[Supplied material]
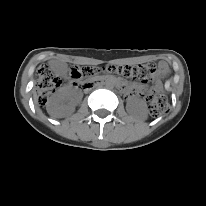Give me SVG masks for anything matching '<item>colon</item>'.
Returning a JSON list of instances; mask_svg holds the SVG:
<instances>
[{
  "instance_id": "5ec220e1",
  "label": "colon",
  "mask_w": 206,
  "mask_h": 206,
  "mask_svg": "<svg viewBox=\"0 0 206 206\" xmlns=\"http://www.w3.org/2000/svg\"><path fill=\"white\" fill-rule=\"evenodd\" d=\"M101 70L118 73L124 77L136 78L139 80H147L154 69L140 65L132 67L129 65L125 66H114L108 65L104 68H98L93 66L84 67H73L70 71V76L73 79L89 78ZM61 81L58 77L54 76L50 68L46 65H42L37 71V91H38V102L44 105L49 95L60 85ZM150 112L154 116H158L164 113L168 109V101L163 96L150 95L148 96Z\"/></svg>"
}]
</instances>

[What you have to do]
From the data, work out how many lines include the word "instances"; the reply is that number and nothing else.

[Exercise solution]
3